» **Records for processing**:
====
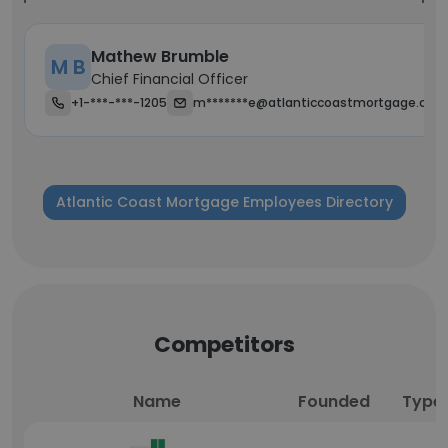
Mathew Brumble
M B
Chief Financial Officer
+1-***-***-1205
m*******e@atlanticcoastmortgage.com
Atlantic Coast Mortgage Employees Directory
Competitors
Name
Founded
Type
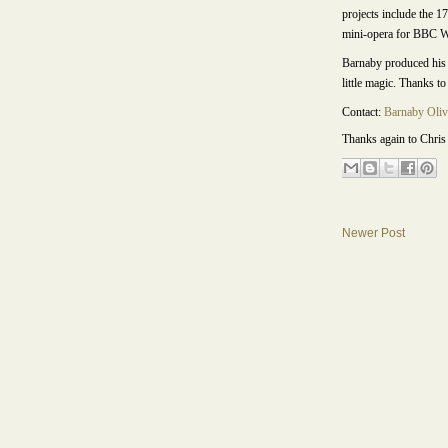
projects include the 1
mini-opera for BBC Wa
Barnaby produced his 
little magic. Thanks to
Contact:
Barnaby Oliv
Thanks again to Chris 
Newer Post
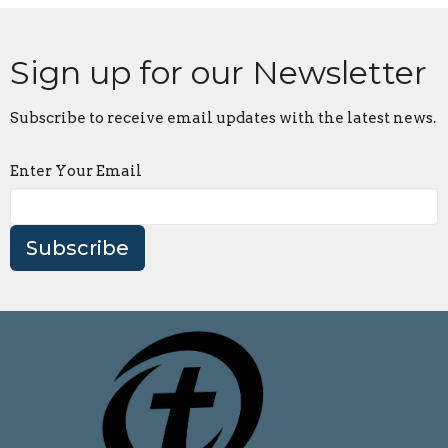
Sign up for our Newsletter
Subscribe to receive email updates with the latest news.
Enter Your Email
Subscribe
====
» **Work item**: Could the material above be written out again word for word, with the pictures dropped?

» **Result of the exercise**:
Mathew Brumble
M B
Chief Financial Officer
+1-***-***-1205
m*******e@atlanticcoastmortgage.com
Atlantic Coast Mortgage Employees Directory
Competitors
Name
Founded
Type
projects include the 1
mini-opera for BBC Wa
Barnaby produced his 
little magic. Thanks to
Contact:
Barnaby Oliv
Thanks again to Chris 
Newer Post
Sign up for our Newsletter
Subscribe to receive email updates with the latest news.
Enter Your Email
Subscribe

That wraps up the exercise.